Interestingly, in this study, we observed an inverse correlation between ulceration of the primary melanoma, a factor associated with worse prognosis, and mature DCs^DC-LAMP+ density in the draining SLNs. It is still unknown whether tumor ulceration can directly lead to a decreased DC response in the primary melanoma and, therefore, participates to the creation of an immunosuppressive environment, or whether ulceration is an associated phenotype in tumor cells that are poorly immunogenic. In several recent studies, including large population-based studies, it has been shown that ulceration is dependent on mitotic activity (39, 40). Therefore, there might be a relation between melanoma replication and further immune response. The interaction between the micrometastasis biology and immune response is of particular interest for the development of new treatment strategies that combine immunotherapy (e.g., with antiregulatory T cells) and targeted therapy.
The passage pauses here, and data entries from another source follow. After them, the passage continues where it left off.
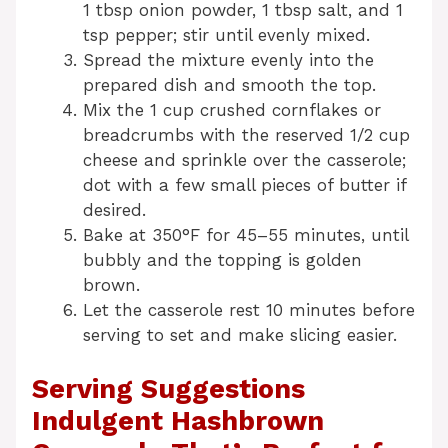
1 tbsp onion powder, 1 tbsp salt, and 1
tsp pepper; stir until evenly mixed.
Spread the mixture evenly into the
prepared dish and smooth the top.
Mix the 1 cup crushed cornflakes or
breadcrumbs with the reserved 1/2 cup
cheese and sprinkle over the casserole;
dot with a few small pieces of butter if
desired.
Bake at 350°F for 45–55 minutes, until
bubbly and the topping is golden
brown.
Let the casserole rest 10 minutes before
serving to set and make slicing easier.
Serving Suggestions
Indulgent Hashbrown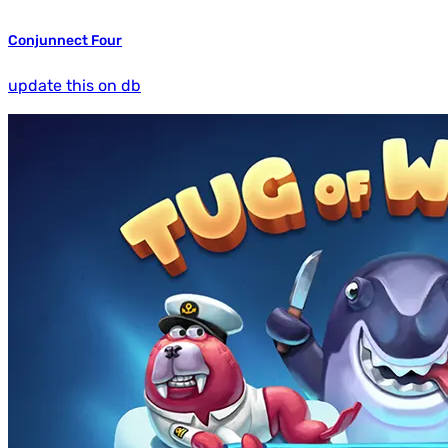
Conjunnect Four
update this on db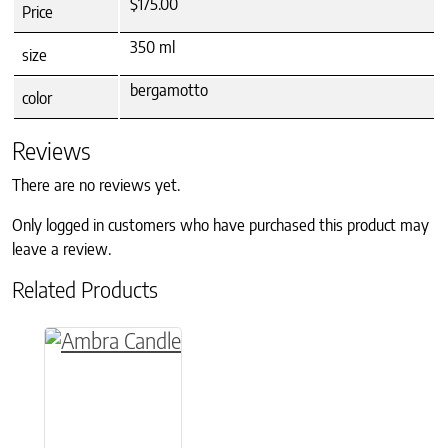
$175.00
Price
350 ml
size
bergamotto
color
Reviews
There are no reviews yet.
Only logged in customers who have purchased this product may
leave a review.
Related Products
This product has multiple variants. The option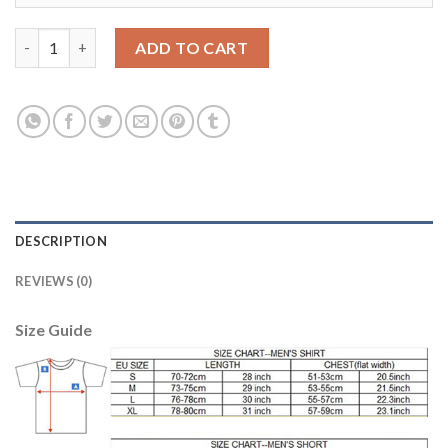
Belgium #1 Courtois Red Home Soccer Country Jersey quantity
ADD TO CART
DESCRIPTION
REVIEWS (0)
Size Guide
In conclusion, this study shows that high maximum density of mature dendritic cells expressing DC-LAMP in melanoma-draining SLNs is associated with significant and prolonged overall survival benefit, reinforcing the notion that the immune system plays an active role in limiting the spread of melanoma. Ulceration of the primary melanoma is associated with low mature DC density in the draining SLNs. These results indicate that the preservation of DC maturation ability in the draining LN, an early event in the development of immune responses, is strongly associated with the establishment of long-term antimetastatic host response. The interactions between mature DCs and other immune cells, as well as the relationship between cellular responses and biological characteristics of micrometastases, are under investigation.